**TASK REQUIREMENTS:** Pictures do not belong in the output. Reproduce exactly the lines from the start of the records through the line with "Marie Bouzková".

**DATA UNDER STUDY:**
[Start of section]

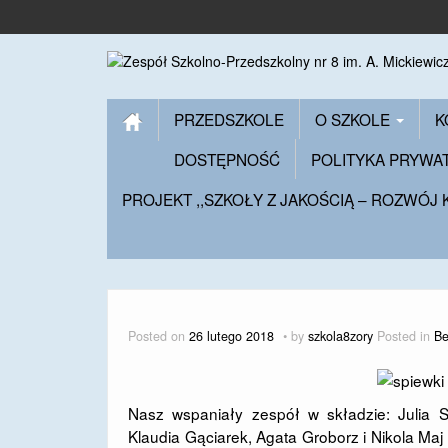
PRZEDSZKOLE
O SZKOLE
K
DOSTĘPNOŚĆ
POLITYKA PRYWA
PROJEKT ,,SZKOŁY Z JAKOŚCIĄ – ROZWÓJ
Posted on
26 lutego 2018
by
szkola8zory
Posted in
Be
Nasz wspaniały zespół w składzie: Julia 
Klaudia Gąciarek, Agata Groborz i Nikola Maj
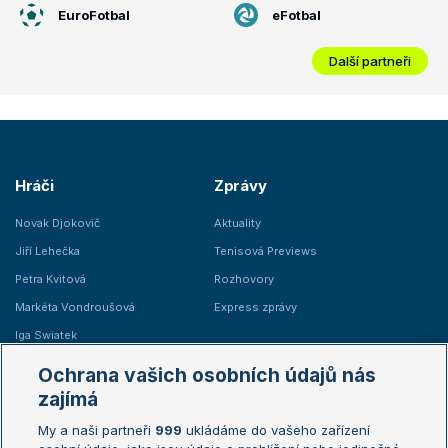
EuroFotbal
eFotbal
Další partneři
Hráči
Zprávy
Novak Djokovič
Aktuality
Jiří Lehečka
Tenisová Previews
Petra Kvitová
Rozhovory
Markéta Vondroušová
Express zprávy
Iga Swiatek
Marie Bouzková
Ochrana vašich osobních údajů nás
Žebříčky
Kalendář turnajů
zajímá
My a naši partneři
999
ukládáme do vašeho zařízení
Žebříček ATP (muži)
Australian Open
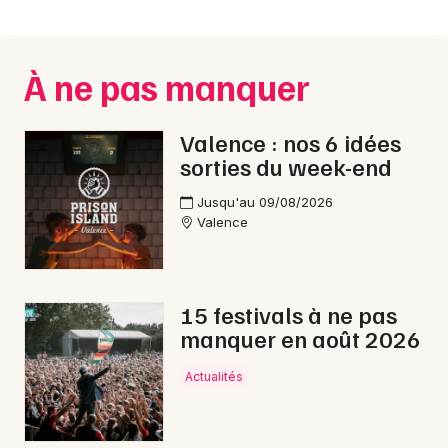
Montpellier
Spectacles
Nantes
À ne pas manquer
Concerts
Nice
Paris
Sports
Valence : nos 6 idées
sorties du week-end
Strasbourg
Soirées
Jusqu'au 09/08/2026
Toulouse
Valence
Sorties famille
Toutes les villes
Expos
15 festivals à ne pas
Sorties & loisirs
manquer en août 2026
Gastronomie dans la Drôme
Actualités
Gastronomie en Rhône-Alpes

[End of section]

**REPLY:**
PRZEDSZKOLE
O SZKOLE
K
DOSTĘPNOŚĆ
POLITYKA PRYWA
PROJEKT ,,SZKOŁY Z JAKOŚCIĄ – ROZWÓJ
Posted on
26 lutego 2018
by
szkola8zory
Posted in
Be
Nasz wspaniały zespół w składzie: Julia 
Klaudia Gąciarek, Agata Groborz i Nikola Maj
EuroFotbal
eFotbal
Další partneři
Hráči
Zprávy
Novak Djokovič
Aktuality
Jiří Lehečka
Tenisová Previews
Petra Kvitová
Rozhovory
Markéta Vondroušová
Express zprávy
Iga Swiatek
Marie Bouzková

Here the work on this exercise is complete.